President Joe Biden is trying to have it both ways with his post Oct. 7 Israel policy. It won’t work, especially after Iran’s game-changing attack on the Jewish state over the weekend.
Biden still claims to ‘stand with Israel.’ But he doesn’t want to stand with Israel too much because he risks losing the votes of those who support the Palestinians — including, apparently, his own wife. So now he’s encouraging Israel to stand down instead of standing up to the Iranians.
Consider too what his administration has been doing at the United Nations. Ambassador Lisa Thomas-Greenfield abstained on March 25 from voting on UN Security Council Resolution 2728, which calls for an immediate ceasefire in Gaza during Ramadan, a release of the hostages Hamas holds, and the facilitation of humanitarian aid into Gaza. In a twist, the administration had recently proposed its own draft resolution regarding a ceasefire.
But the resolution that did pass differs in two important respects.

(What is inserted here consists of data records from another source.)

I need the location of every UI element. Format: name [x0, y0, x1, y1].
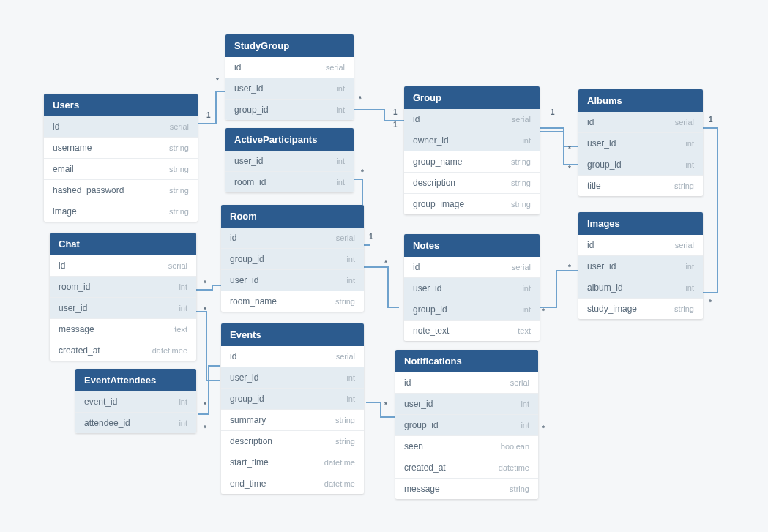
- field-type: serial: [336, 233, 355, 242]
- table-fields: idserialgroup_idintuser_idintroom_namest…: [221, 228, 364, 312]
- field-type: serial: [168, 261, 187, 270]
- field-name: user_id: [587, 261, 616, 271]
- cardinality-label: 1: [369, 233, 373, 241]
- field-type: int: [336, 84, 345, 93]
- table-room: Room idserialgroup_idintuser_idintroom_n…: [221, 205, 364, 312]
- table-row: descriptionstring: [221, 431, 364, 452]
- table-fields: idserialowner_idintgroup_namestringdescr…: [404, 109, 540, 214]
- field-type: serial: [675, 118, 694, 127]
- table-fields: idserialroom_idintuser_idintmessagetextc…: [50, 255, 196, 361]
- field-type: serial: [326, 63, 345, 72]
- table-row: group_idint: [404, 299, 540, 321]
- table-row: idserial: [50, 255, 196, 277]
- field-name: id: [234, 62, 241, 72]
- table-events: Events idserialuser_idintgroup_idintsumm…: [221, 323, 364, 494]
- table-row: attendee_idint: [75, 413, 196, 433]
- field-name: created_at: [59, 345, 100, 356]
- table-header: Room: [221, 205, 364, 228]
- field-type: boolean: [501, 442, 529, 451]
- field-type: int: [521, 421, 529, 430]
- table-row: idserial: [404, 109, 540, 130]
- table-images: Images idserialuser_idintalbum_idintstud…: [578, 212, 703, 319]
- field-type: datetime: [324, 458, 355, 467]
- field-type: int: [685, 139, 694, 148]
- field-name: seen: [404, 441, 423, 452]
- field-type: int: [522, 284, 531, 293]
- field-name: id: [404, 378, 411, 388]
- field-name: owner_id: [413, 135, 449, 146]
- cardinality-label: *: [204, 280, 206, 288]
- table-row: room_namestring: [221, 291, 364, 312]
- field-name: user_id: [234, 156, 263, 166]
- field-type: string: [169, 186, 189, 195]
- field-name: image: [53, 206, 77, 217]
- table-row: user_idint: [578, 256, 703, 277]
- table-row: imagestring: [44, 201, 198, 222]
- table-studygroup: StudyGroup idserialuser_idintgroup_idint: [225, 34, 354, 120]
- cardinality-label: 1: [393, 108, 398, 116]
- table-notifications: Notifications idserialuser_idintgroup_id…: [395, 350, 538, 499]
- table-users: Users idserialusernamestringemailstringh…: [44, 94, 198, 222]
- field-type: int: [336, 178, 345, 187]
- field-name: group_id: [404, 420, 439, 430]
- field-type: serial: [336, 352, 355, 361]
- table-notes: Notes idserialuser_idintgroup_idintnote_…: [404, 234, 540, 341]
- table-row: descriptionstring: [404, 173, 540, 194]
- field-name: username: [53, 143, 92, 153]
- field-type: int: [346, 394, 355, 403]
- field-type: serial: [675, 241, 694, 250]
- table-row: user_idint: [221, 367, 364, 389]
- field-type: text: [174, 325, 187, 334]
- table-row: event_idint: [75, 391, 196, 413]
- field-type: int: [685, 160, 694, 169]
- field-type: datetime: [324, 479, 355, 488]
- table-row: seenboolean: [395, 436, 538, 457]
- cardinality-label: 1: [393, 121, 398, 129]
- table-row: user_idint: [404, 278, 540, 299]
- field-type: int: [346, 276, 355, 285]
- table-row: study_imagestring: [578, 299, 703, 319]
- field-name: summary: [230, 415, 266, 425]
- field-name: group_id: [587, 160, 622, 170]
- table-row: user_idint: [395, 394, 538, 415]
- field-name: id: [230, 233, 236, 243]
- field-type: string: [169, 143, 189, 152]
- field-name: id: [53, 121, 59, 132]
- field-name: id: [413, 114, 420, 124]
- cardinality-label: *: [361, 168, 364, 176]
- table-row: idserial: [221, 228, 364, 249]
- table-header: Notifications: [395, 350, 538, 372]
- table-header: Group: [404, 86, 540, 109]
- table-row: emailstring: [44, 159, 198, 180]
- field-name: id: [59, 261, 65, 271]
- field-name: title: [587, 181, 601, 191]
- field-type: int: [522, 136, 531, 145]
- cardinality-label: *: [568, 165, 571, 173]
- table-row: group_idint: [578, 154, 703, 176]
- table-header: Events: [221, 323, 364, 346]
- table-eventattendees: EventAttendees event_idintattendee_idint: [75, 369, 196, 433]
- field-name: study_image: [587, 304, 637, 314]
- cardinality-label: *: [204, 401, 206, 409]
- field-type: int: [179, 304, 187, 312]
- field-name: user_id: [230, 372, 258, 383]
- table-activeparticipants: ActiveParticipants user_idintroom_idint: [225, 128, 354, 192]
- cardinality-label: *: [204, 306, 206, 314]
- cardinality-label: *: [568, 263, 571, 271]
- table-header: Albums: [578, 89, 703, 112]
- field-type: string: [674, 304, 694, 313]
- table-row: start_timedatetime: [221, 452, 364, 473]
- table-row: note_texttext: [404, 321, 540, 341]
- table-header: Notes: [404, 234, 540, 257]
- table-row: room_idint: [50, 277, 196, 298]
- field-name: description: [413, 178, 455, 188]
- table-fields: idserialuser_idintgroup_idinttitlestring: [578, 112, 703, 196]
- field-name: id: [587, 240, 594, 250]
- table-row: group_idint: [221, 249, 364, 270]
- table-row: room_idint: [225, 172, 354, 192]
- table-row: created_atdatetimee: [50, 340, 196, 361]
- field-type: serial: [512, 263, 531, 271]
- field-name: end_time: [230, 479, 266, 489]
- table-fields: idserialuser_idintgroup_idintsummarystri…: [221, 346, 364, 494]
- field-type: datetime: [499, 463, 529, 472]
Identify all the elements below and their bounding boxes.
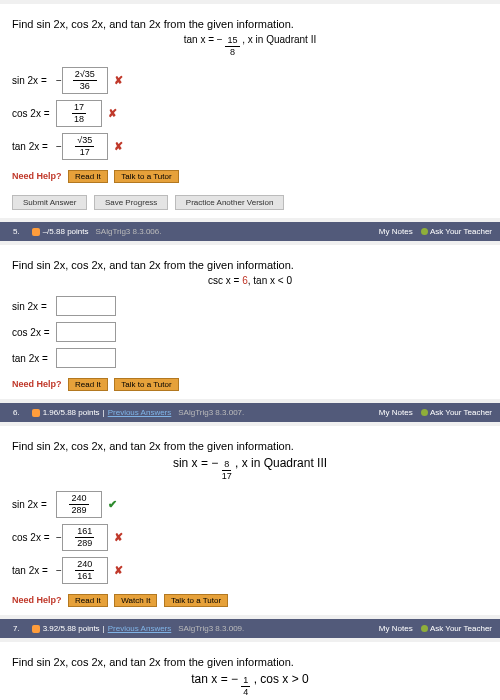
label: cos 2x = [12,108,56,119]
num: 161 [75,527,94,538]
header-links: My Notes Ask Your Teacher [373,408,492,417]
prompt: Find sin 2x, cos 2x, and tan 2x from the… [12,18,488,30]
given-text: tan x = − [191,672,238,686]
previous-answers-link[interactable]: Previous Answers [108,624,172,633]
row-sin2x: sin 2x = − 2√3536 ✘ [12,67,488,94]
given-text2: , tan x < 0 [248,275,292,286]
dot-icon [421,625,428,632]
label: sin 2x = [12,301,56,312]
source-text: SAlgTrig3 8.3.007. [178,408,244,417]
given-info: csc x = 6, tan x < 0 [12,275,488,286]
label: tan 2x = [12,353,56,364]
need-help: Need Help? Read It Watch It Talk to a Tu… [12,594,488,607]
row-sin2x: sin 2x = 240289 ✔ [12,491,488,518]
points: 5. –/5.88 points SAlgTrig3 8.3.006. [8,225,161,238]
points-text: –/5.88 points [43,227,89,236]
num: 8 [222,460,231,471]
points-text: 3.92/5.88 points [43,624,100,633]
row-tan2x: tan 2x = [12,348,488,368]
ask-teacher-link[interactable]: Ask Your Teacher [421,624,492,633]
label: cos 2x = [12,327,56,338]
talk-tutor-button[interactable]: Talk to a Tutor [114,378,178,391]
given-info: tan x = − 158 , x in Quadrant II [12,34,488,57]
right-icon: ✔ [108,498,117,511]
given-text2: , x in Quadrant II [242,34,316,45]
den: 17 [222,471,232,481]
den: 17 [80,147,90,157]
points-text: 1.96/5.88 points [43,408,100,417]
source-text: SAlgTrig3 8.3.009. [178,624,244,633]
row-cos2x: cos 2x = 1718 ✘ [12,100,488,127]
question-7: Find sin 2x, cos 2x, and tan 2x from the… [0,642,500,700]
question-5-header: 5. –/5.88 points SAlgTrig3 8.3.006. My N… [0,222,500,241]
wrong-icon: ✘ [108,107,117,120]
answer-input[interactable] [56,348,116,368]
answer-input[interactable]: 161289 [62,524,108,551]
my-notes-link[interactable]: My Notes [379,227,413,236]
answer-input[interactable]: 240161 [62,557,108,584]
question-6: Find sin 2x, cos 2x, and tan 2x from the… [0,426,500,615]
need-help: Need Help? Read It Talk to a Tutor [12,170,488,183]
den: 18 [74,114,84,124]
read-it-button[interactable]: Read It [68,594,108,607]
my-notes-link[interactable]: My Notes [379,408,413,417]
row-cos2x: cos 2x = [12,322,488,342]
qnum: 6. [8,406,25,419]
watch-it-button[interactable]: Watch It [114,594,157,607]
answer-input[interactable] [56,322,116,342]
ask-teacher-link[interactable]: Ask Your Teacher [421,408,492,417]
points: 6. 1.96/5.88 points | Previous Answers S… [8,406,244,419]
den: 161 [77,571,92,581]
read-it-button[interactable]: Read It [68,170,108,183]
question-6-header: 6. 1.96/5.88 points | Previous Answers S… [0,403,500,422]
talk-tutor-button[interactable]: Talk to a Tutor [164,594,228,607]
label: sin 2x = [12,75,56,86]
row-cos2x: cos 2x = − 161289 ✘ [12,524,488,551]
qnum: 5. [8,225,25,238]
label: cos 2x = [12,532,56,543]
num: √35 [75,136,94,147]
ask-teacher-link[interactable]: Ask Your Teacher [421,227,492,236]
submit-answer-button[interactable]: Submit Answer [12,195,87,210]
answer-input[interactable] [56,296,116,316]
given-info: tan x = − 14 , cos x > 0 [12,672,488,697]
num: 1 [241,676,250,687]
points-icon [32,625,40,633]
prompt: Find sin 2x, cos 2x, and tan 2x from the… [12,259,488,271]
num: 15 [225,36,239,47]
points-icon [32,409,40,417]
den: 4 [243,687,248,697]
answer-input[interactable]: 240289 [56,491,102,518]
qnum: 7. [8,622,25,635]
answer-input[interactable]: √3517 [62,133,108,160]
prompt: Find sin 2x, cos 2x, and tan 2x from the… [12,440,488,452]
answer-input[interactable]: 1718 [56,100,102,127]
given-text: sin x = − [173,456,218,470]
action-buttons: Submit Answer Save Progress Practice Ano… [12,195,488,210]
read-it-button[interactable]: Read It [68,378,108,391]
my-notes-link[interactable]: My Notes [379,624,413,633]
header-links: My Notes Ask Your Teacher [373,227,492,236]
num: 240 [75,560,94,571]
practice-another-button[interactable]: Practice Another Version [175,195,285,210]
save-progress-button[interactable]: Save Progress [94,195,168,210]
points: 7. 3.92/5.88 points | Previous Answers S… [8,622,244,635]
talk-tutor-button[interactable]: Talk to a Tutor [114,170,178,183]
previous-answers-link[interactable]: Previous Answers [108,408,172,417]
given-text2: , cos x > 0 [254,672,309,686]
question-4: Find sin 2x, cos 2x, and tan 2x from the… [0,4,500,218]
given-text: tan x = − [184,34,223,45]
prompt: Find sin 2x, cos 2x, and tan 2x from the… [12,656,488,668]
row-tan2x: tan 2x = − 240161 ✘ [12,557,488,584]
row-sin2x: sin 2x = [12,296,488,316]
den: 289 [71,505,86,515]
num: 240 [69,494,88,505]
dot-icon [421,409,428,416]
wrong-icon: ✘ [114,140,123,153]
label: tan 2x = [12,565,56,576]
num: 17 [72,103,86,114]
wrong-icon: ✘ [114,531,123,544]
answer-input[interactable]: 2√3536 [62,67,108,94]
need-help-label: Need Help? [12,171,62,181]
question-7-header: 7. 3.92/5.88 points | Previous Answers S… [0,619,500,638]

First, gone is the condemnation of Hamas’s barbaric actions on Oct. 7 as terrorist outrages against humanity — a condemnation that apparently prompted Russia and China to veto the Biden version. Second, while 2728 calls for the release of the hostages, it removes the language making any ceasefire contingent on their release.
In other words, this UNSCR turns a blind eye to Hamas terrorism and opens the door to the group getting a ceasefire while keeping the hostages — and the United States let it pass.
Sadly, the Biden administration can point to previous and bipartisan U.S. dalliances with UNSCRs to persuade the Palestinians that the United States has not really taken a side in the conflict and is sincerely committed to their cause, even while paying lip service to America’s commitment to Israel. But such twisted logic, along with the canard that an abstention is somehow different than an affirmative vote, is too cute by half.
This disgraceful equivocation began in January 2009, when President George W. Bush’s then-Secretary of State Condoleezza Rice considered voting for UNSCR 1860, which the U.S. Mission to the UN had helped draft during that round of violence provoked by Hamas.
Like 2728, 1860 called for an immediate ceasefire and humanitarian aid to Gaza, while providing no security assurances to Israel. Perhaps in the hopes of completing a peace deal in the final days of the Bush administration, Rice ultimately abstained, and 1860 passed.
In December 2016, this pattern repeated with UNSCR 2334 at the end of the Obama administration, which condemned the settlement activities of the ‘occupying power’ Israel in the Palestinian territories, thus perpetuating the fantasy that there is an equivalency between the two parties.
Then-U.S. Ambassador to the UN Samantha Power abstained, allowing the resolution to pass, with the cover that she was only doing what the Bush administration had done.
None of the UNSCRs in question have done anything material to either reduce violence or produce peace in the Middle East. But they have all contributed to the counter-productive impression among the Palestinians that violence against Israel is somehow legitimate — as is their support of the perpetuators of this violence, first and foremost Hamas.
And while that belief remains pervasive, they will not take the concrete steps necessary to end the conflict that they have lost if anyone has the courage to tell them so.
Despite all these contortions at the United Nations, the United States cannot have it both ways on Israel. In 1923, the pioneering Zionist Ze’ev Jabotinsky wrote in his essay ‘The Iron Wall’ that until the Palestinians accept that Israel is not going away, and engage in legitimate negotiations, the only way a Jewish state could survive is through impenetrable defenses that would render the inevitable future attacks futile.
If the Iranian attack on Israel and Oct. 7 have taught us anything, it’s that Jabotinsky was correct. Given the Biden administration’s reluctance to unequivocally support Israel’s self-defense, it stands with Congress to do so — and just as failure on Israel policy has been bi-partisan, success can be so as well.
In other words, this UNSCR turns a blind eye to Hamas terrorism and opens the door to the group getting a ceasefire while keeping the hostages — and the United States let it pass.
Late last year, a stand-alone, paid-for request for emergency funds for Israel passed the House of Representatives, and similar legislation could be passed again on Monday. Pro-Israel senators on both sides of the aisle should then insist it be taken up and passed immediately to demonstrate that American support for Israel is indeed ironclad.
What is needed in the current crisis is not Biden’s default to the uni-party failures of the past, but rather a fresh appreciation for Jabotinsky’s clarity. President Donald Trump understood this wisdom, and his administration’s unabashed commitment to the U.S.-Israel alliance resulted in the first peace deals with Israel and the Arabs in a quarter-century, not the grinding misery and violence we see today.
Any future American administration that values the U.S.-Israel alliance should make it clear Israel isn’t going away because America won’t permit it to be destroyed. Only when the Palestinians — and the Iranians — accept that as an incontrovertible fact will there be any hope that they might finally lay down their arms and sue for a just and lasting peace. Until then, only a joint U.S.-Israel Iron Wall will suffice at the U.N. and beyond.
Victoria Coates is vice president for foreign policy and national defense at The Heritage Foundation.